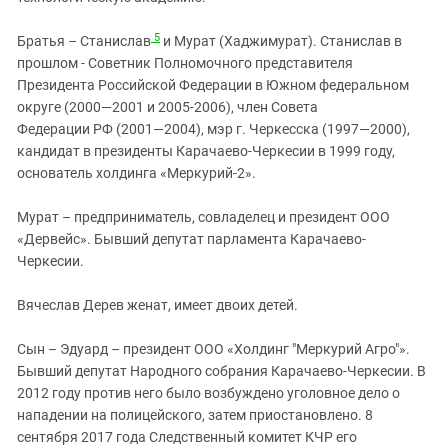
5
Братья – Станислав
и Мурат (Хаджимурат). Станислав в
прошлом - Советник Полномочного представителя
Президента Российской Федерации в Южном федеральном
округе (2000—2001 и 2005-2006), член Совета
Федерации РФ (2001—2004), мэр г. Черкесска (1997—2000),
кандидат в президенты Карачаево-Черкесии в 1999 году,
основатель холдинга «Меркурий-2».
Мурат – предприниматель, совладелец и президент ООО
«Дервейс». Бывший депутат парламента Карачаево-
Черкесии.
Вячеслав Дерев женат, имеет двоих детей.
Сын – Эдуард – президент ООО «Холдинг "Меркурий Агро"».
Бывший депутат Народного собрания Карачаево-Черкесии. В
2012 году против него было возбуждено уголовное дело о
нападении на полицейского, затем приостановлено. 8
сентября 2017 года Следственный комитет КЧР его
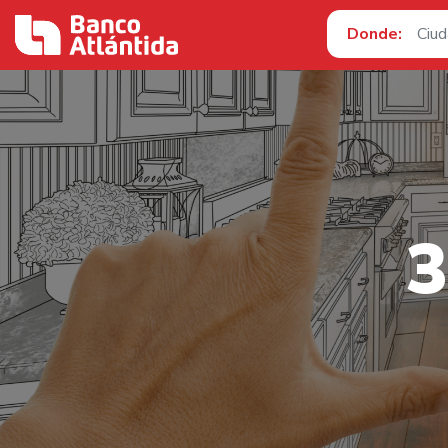
Donde:
3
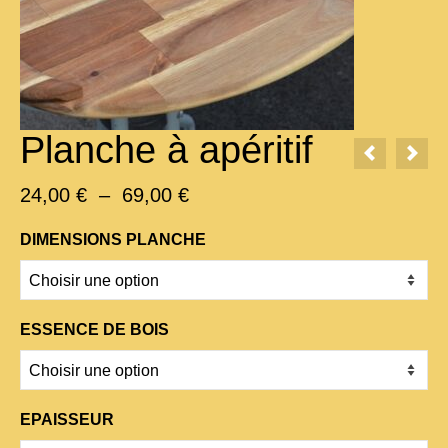
Planche à apéritif
Plage
24,00
€
–
69,00
€
de
prix :
DIMENSIONS PLANCHE
24,00 €
à
69,00 €
ESSENCE DE BOIS
EPAISSEUR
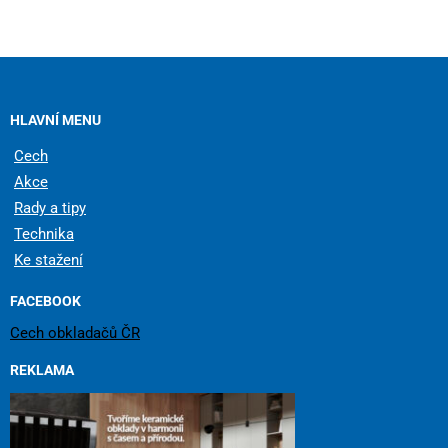
HLAVNÍ MENU
Cech
Akce
Rady a tipy
Technika
Ke stažení
FACEBOOK
Cech obkladačů ČR
REKLAMA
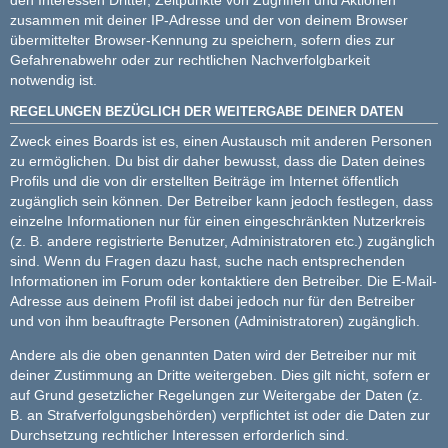
zusammen mit deiner IP-Adresse und der von deinem Browser
übermittelter Browser-Kennung zu speichern, sofern dies zur
Gefahrenabwehr oder zur rechtlichen Nachverfolgbarkeit
notwendig ist.
REGELUNGEN BEZÜGLICH DER WEITERGABE DEINER DATEN
Zweck eines Boards ist es, einen Austausch mit anderen Personen
zu ermöglichen. Du bist dir daher bewusst, dass die Daten deines
Profils und die von dir erstellten Beiträge im Internet öffentlich
zugänglich sein können. Der Betreiber kann jedoch festlegen, dass
einzelne Informationen nur für einen eingeschränkten Nutzerkreis
(z. B. andere registrierte Benutzer, Administratoren etc.) zugänglich
sind. Wenn du Fragen dazu hast, suche nach entsprechenden
Informationen im Forum oder kontaktiere den Betreiber. Die E-Mail-
Adresse aus deinem Profil ist dabei jedoch nur für den Betreiber
und von ihm beauftragte Personen (Administratoren) zugänglich.
Andere als die oben genannten Daten wird der Betreiber nur mit
deiner Zustimmung an Dritte weitergeben. Dies gilt nicht, sofern er
auf Grund gesetzlicher Regelungen zur Weitergabe der Daten (z.
B. an Strafverfolgungsbehörden) verpflichtet ist oder die Daten zur
Durchsetzung rechtlicher Interessen erforderlich sind.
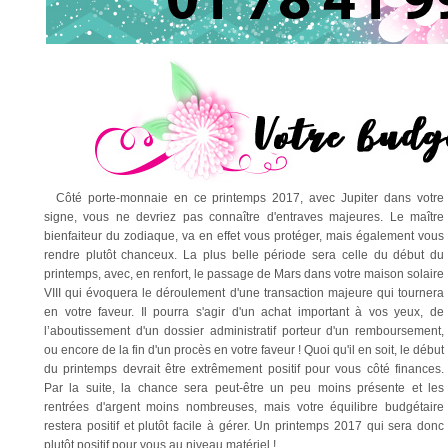
Côté porte-monnaie en ce printemps 2017, avec Jupiter dans votre
signe, vous ne devriez pas connaître d'entraves majeures. Le maître
bienfaiteur du zodiaque, va en effet vous protéger, mais également vous
rendre plutôt chanceux. La plus belle période sera celle du début du
printemps, avec, en renfort, le passage de Mars dans votre maison solaire
VIII qui évoquera le déroulement d'une transaction majeure qui tournera
en votre faveur. Il pourra s'agir d'un achat important à vos yeux, de
l’aboutissement d'un dossier administratif porteur d'un remboursement,
ou encore de la fin d'un procès en votre faveur ! Quoi qu'il en soit, le début
du printemps devrait être extrêmement positif pour vous côté finances.
Par la suite, la chance sera peut-être un peu moins présente et les
rentrées d'argent moins nombreuses, mais votre équilibre budgétaire
restera positif et plutôt facile à gérer. Un printemps 2017 qui sera donc
plutôt positif pour vous au niveau matériel !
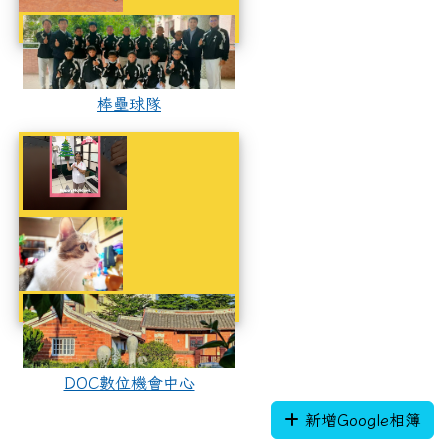
棒壘球隊
棒壘球隊
DOC數位機會中心
DOC數位機會中心
DOC數位機會中心
DOC數位機會中心
新增Google相簿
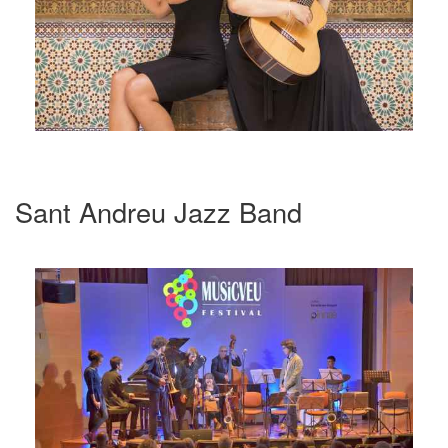
Sant Andreu Jazz Band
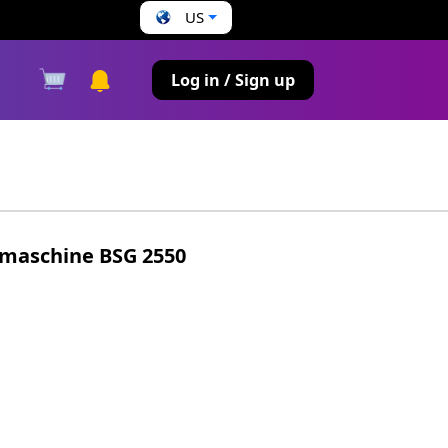
US
s
Log in / Sign up
fmaschine BSG 2550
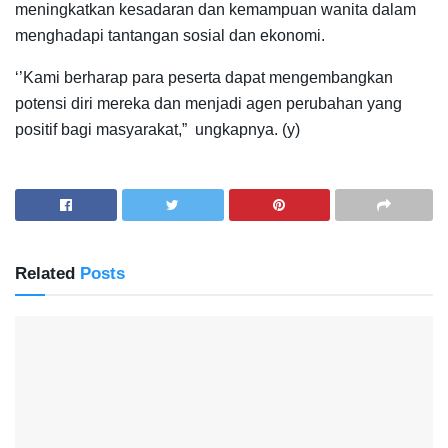
meningkatkan kesadaran dan kemampuan wanita dalam
menghadapi tantangan sosial dan ekonomi.
‘’Kami berharap para peserta dapat mengembangkan
potensi diri mereka dan menjadi agen perubahan yang
positif bagi masyarakat,” ungkapnya. (y)
Related
Posts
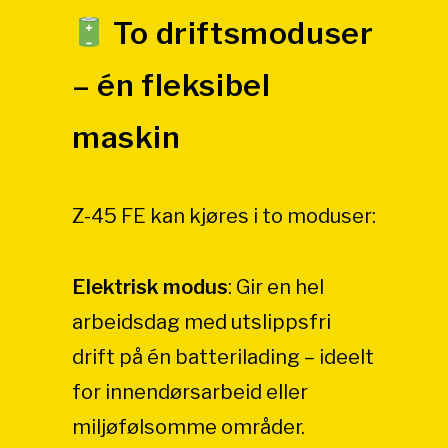
To driftsmoduser
– én fleksibel
maskin
Z-45 FE kan kjøres i to moduser:
Elektrisk modus
:
Gir en hel
arbeidsdag med utslippsfri
drift på én batterilading – ideelt
for innendørsarbeid eller
miljøfølsomme områder.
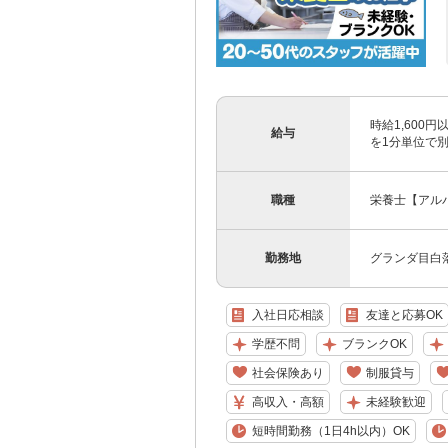
時給1,600
給与
を1分単位で
職種
栄養士【アル
勤務地
グランダ目白落
入社日応相談
友達と応募OK
学歴不問
ブランクOK
社会保険あり
制服貸与
高収入・高額
未経験歓迎
短時間勤務（1日4h以内）OK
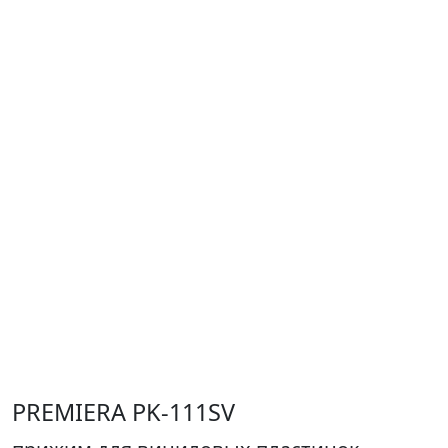
PREMIERA PK-111SV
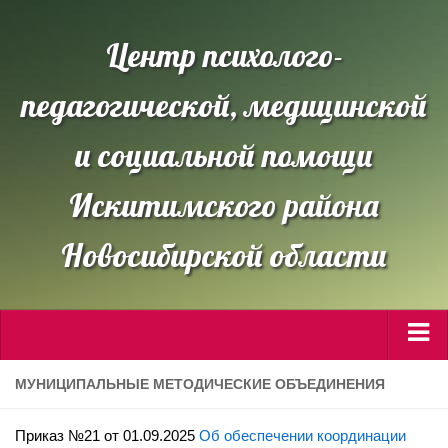
Центр психолого-
педагогической, медицинской
и социальной помощи
Искитимского района
Новосибирской области
Сведения об ОО
МУНИЦИПАЛЬНЫЕ МЕТОДИЧЕСКИЕ ОБЪЕДИНЕНИЯ
Направления работы
Приказ №21 от 01.09.2025
Об обеспечении координации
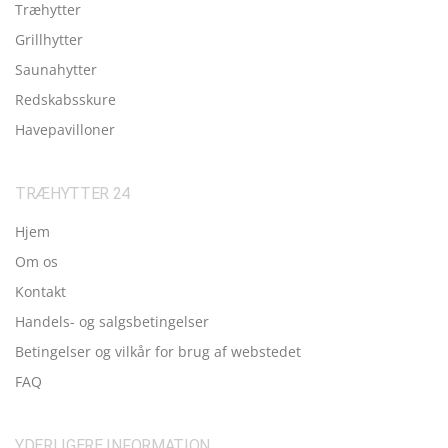
Træhytter
Grillhytter
Saunahytter
Redskabsskure
Havepavilloner
TRÆHYTTER 24
Hjem
Om os
Kontakt
Handels- og salgsbetingelser
Betingelser og vilkår for brug af webstedet
FAQ
YDERLIGERE INFORMATION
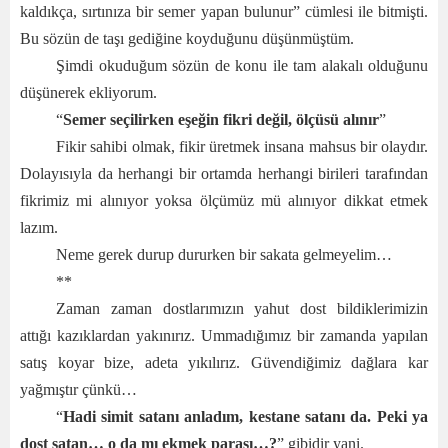
kaldıkça, sırtınıza bir semer yapan bulunur” cümlesi ile bitmişti.
Bu sözün de taşı gediğine koyduğunu düşünmüştüm.
Şimdi okuduğum sözün de konu ile tam alakalı olduğunu
düşünerek ekliyorum.
“
Semer seçilirken eşeğin fikri değil, ölçüsü alınır
”
Fikir sahibi olmak, fikir üretmek insana mahsus bir olaydır.
Dolayısıyla da herhangi bir ortamda herhangi birileri tarafından
fikrimiz mi alınıyor yoksa ölçümüz mü alınıyor dikkat etmek
lazım.
Neme gerek durup dururken bir sakata gelmeyelim…
**
Zaman zaman dostlarımızın yahut dost bildiklerimizin
attığı kazıklardan yakınırız. Ummadığımız bir zamanda yapılan
satış koyar bize, adeta yıkılırız. Güvendiğimiz dağlara kar
yağmıştır çünkü…
“
Hadi simit satanı anladım, kestane satanı da. Peki ya
dost satan… o da mı ekmek parası…?
” gibidir yani.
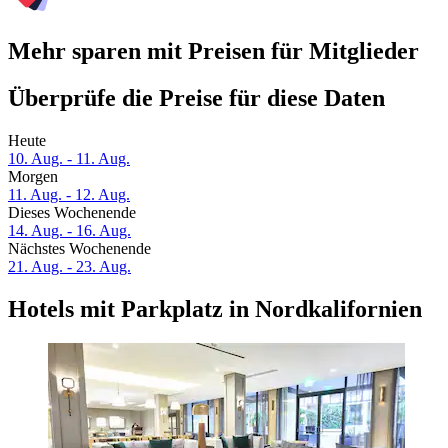
Mehr sparen mit Preisen für Mitglieder
Überprüfe die Preise für diese Daten
Heute
10. Aug. - 11. Aug.
Morgen
11. Aug. - 12. Aug.
Dieses Wochenende
14. Aug. - 16. Aug.
Nächstes Wochenende
21. Aug. - 23. Aug.
Hotels mit Parkplatz in Nordkalifornien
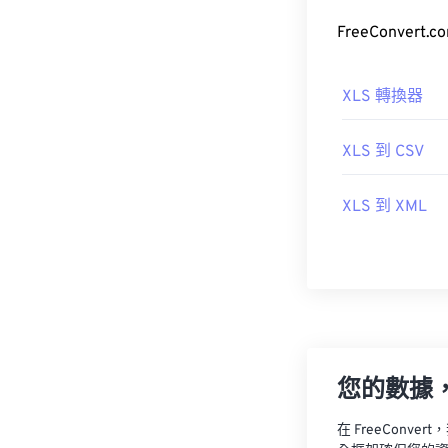
FreeConve
XLS 轉換器
XLS 到 CSV
XLS 到 XML
您的數據
在 FreeCon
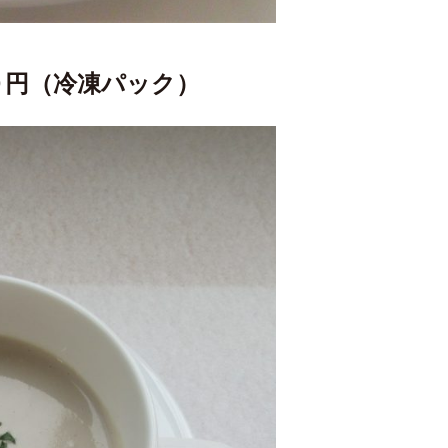
円（冷凍パック）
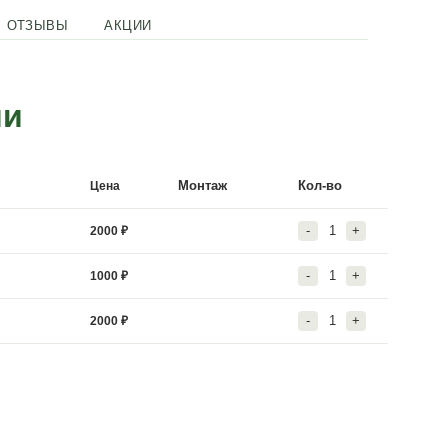
ТАВКА
ГАРАНТИЯ
ОТЗЫВЫ
АКЦИИ
и и услугами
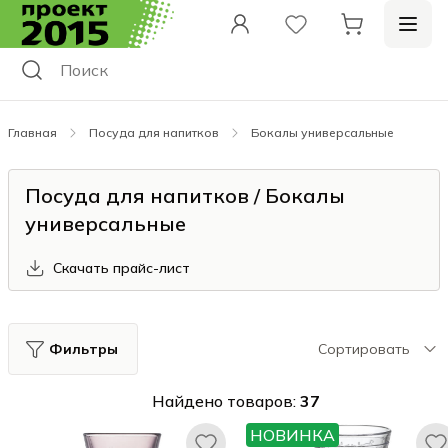
Главная
Посуда для напитков
Бокалы универсальные
Посуда для напитков / Бокалы
универсальные
Скачать прайс-лист
Фильтры
Сортировать
Найдено товаров:
37
НОВИНКА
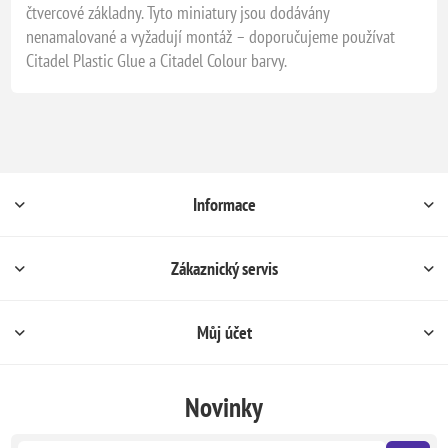
čtvercové základny. Tyto miniatury jsou dodávány
nenamalované a vyžadují montáž – doporučujeme používat
Citadel Plastic Glue a Citadel Colour barvy.
Informace
Zákaznický servis
Můj účet
Novinky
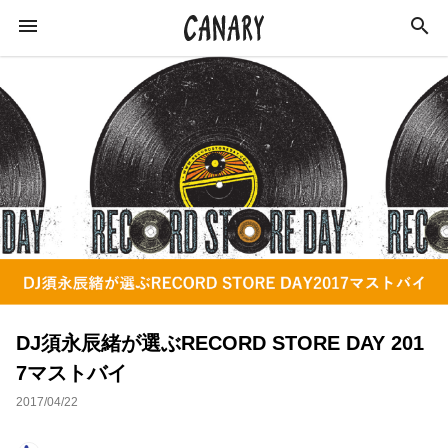
KEYWORD
キーワード
カルチャー
学び
ラジオ
イベント
ライフスタイル
ビジネス
インタビュー
DJ須永辰緒が選ぶRECORD STORE DAY 201
エンターテインメント
スキルアップ
7マストバイ
俳優
特集
社会
イベントレポート
2017/04/22
猪瀬直樹
作家
オンラインサロン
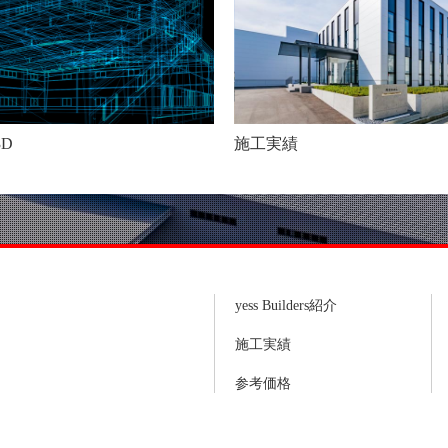
3D
施工実績
yess Builders紹介
施工実績
参考価格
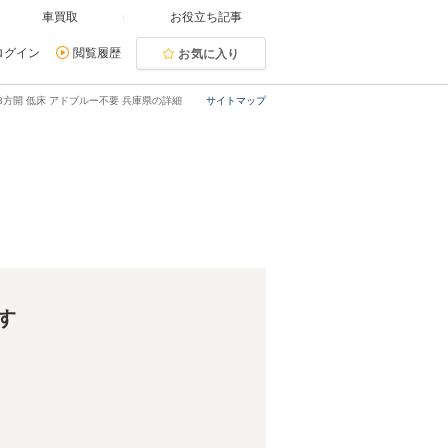
車買取
お役立ち記事
ログイン
閲覧履歴
お気に入り
ィ 3方開 低床 アドブルー不要 兵庫県の詳細
サイトマップ
す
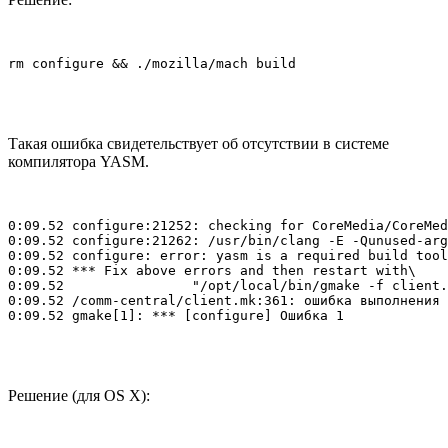
rm configure && ./mozilla/mach build
Такая ошибка свидетельствует об отсутствии в системе
компилятора YASM.
0:09.52 configure:21252: checking for CoreMedia/CoreMed
0:09.52 configure:21262: /usr/bin/clang -E -Qunused-arg
0:09.52 configure: error: yasm is a required build tool
0:09.52 *** Fix above errors and then restart with\

0:09.52                "/opt/local/bin/gmake -f client.
0:09.52 /comm-central/client.mk:361: ошибка выполнения 
0:09.52 gmake[1]: *** [configure] Ошибка 1
Решение (для OS X):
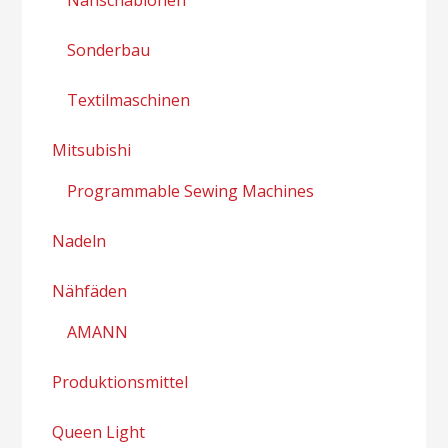
Sonderbau
Textilmaschinen
Mitsubishi
Programmable Sewing Machines
Nadeln
Nähfäden
AMANN
Produktionsmittel
Queen Light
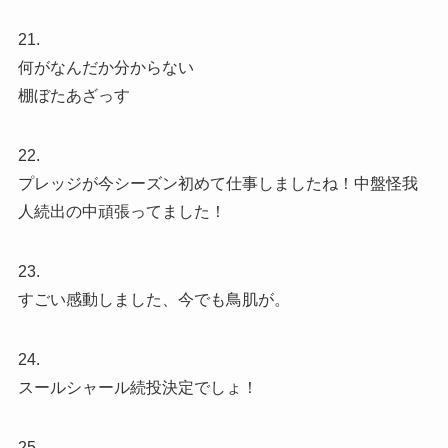
21.
何がなんだか分からない
棚ぼたあざっす
22.
プレッジが今シーズン初めて仕事しましたね！中盤怪我
人続出の中頑張ってました！
23.
すごい感動しました、今でも鳥肌が。
24.
スールシャール続投決定でしょ！
25.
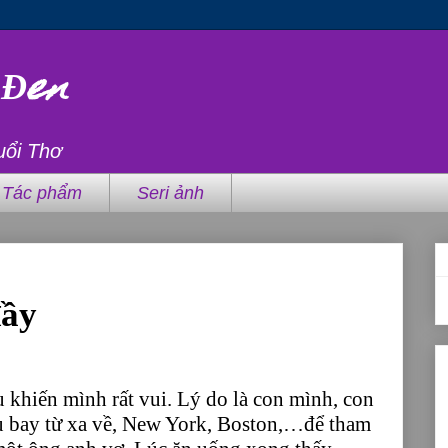
 Đen
uổi Thơ
Tác phẩm
Seri ảnh
đầy
khiến mình rất vui. Lý do là con mình, con
u bay từ xa về, New York, Boston,…để tham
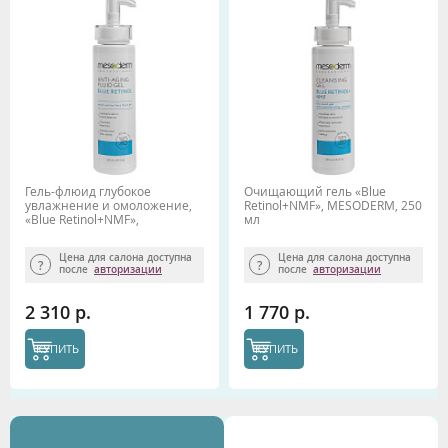
Гель-флюид глубокое
Очищающий гель «Blue
увлажнение и омоложение,
Retinol+NMF», MESODERM, 250
«Blue Retinol+NMF»,
мл
MESODERM, 250 мл
Цена для салона доступна
Цена для салона доступна
после
авторизации
после
авторизации
2 310 р.
1 770 р.
КУПИТЬ
КУПИТЬ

## Work instruction
Write out the lines of the entries above exactly, beginning with the first and ending with the line that contains "Adresse aus deinem". No picture goes in.

## Answer area
5
Братья – Станислав
и Мурат (Хаджимурат). Станислав в
прошлом - Советник Полномочного представителя
Президента Российской Федерации в Южном федеральном
округе (2000—2001 и 2005-2006), член Совета
Федерации РФ (2001—2004), мэр г. Черкесска (1997—2000),
кандидат в президенты Карачаево-Черкесии в 1999 году,
основатель холдинга «Меркурий-2».
Мурат – предприниматель, совладелец и президент ООО
«Дервейс». Бывший депутат парламента Карачаево-
Черкесии.
Вячеслав Дерев женат, имеет двоих детей.
Сын – Эдуард – президент ООО «Холдинг "Меркурий Агро"».
Бывший депутат Народного собрания Карачаево-Черкесии. В
2012 году против него было возбуждено уголовное дело о
нападении на полицейского, затем приостановлено. 8
сентября 2017 года Следственный комитет КЧР его
Donde:
3
Planche à apéritif
Plage
24,00
€
–
69,00
€
de
prix :
DIMENSIONS PLANCHE
24,00 €
à
69,00 €
ESSENCE DE BOIS
EPAISSEUR
HLAVNÍ MENU
Cech
Akce
Rady a tipy
Technika
Ke stažení
FACEBOOK
Cech obkladačů ČR
REKLAMA
zusammen mit deiner IP-Adresse und der von deinem Browser
übermittelter Browser-Kennung zu speichern, sofern dies zur
Gefahrenabwehr oder zur rechtlichen Nachverfolgbarkeit
notwendig ist.
REGELUNGEN BEZÜGLICH DER WEITERGABE DEINER DATEN
Zweck eines Boards ist es, einen Austausch mit anderen Personen
zu ermöglichen. Du bist dir daher bewusst, dass die Daten deines
Profils und die von dir erstellten Beiträge im Internet öffentlich
zugänglich sein können. Der Betreiber kann jedoch festlegen, dass
einzelne Informationen nur für einen eingeschränkten Nutzerkreis
(z. B. andere registrierte Benutzer, Administratoren etc.) zugänglich
sind. Wenn du Fragen dazu hast, suche nach entsprechenden
Informationen im Forum oder kontaktiere den Betreiber. Die E-Mail-
Adresse aus deinem Profil ist dabei jedoch nur für den Betreiber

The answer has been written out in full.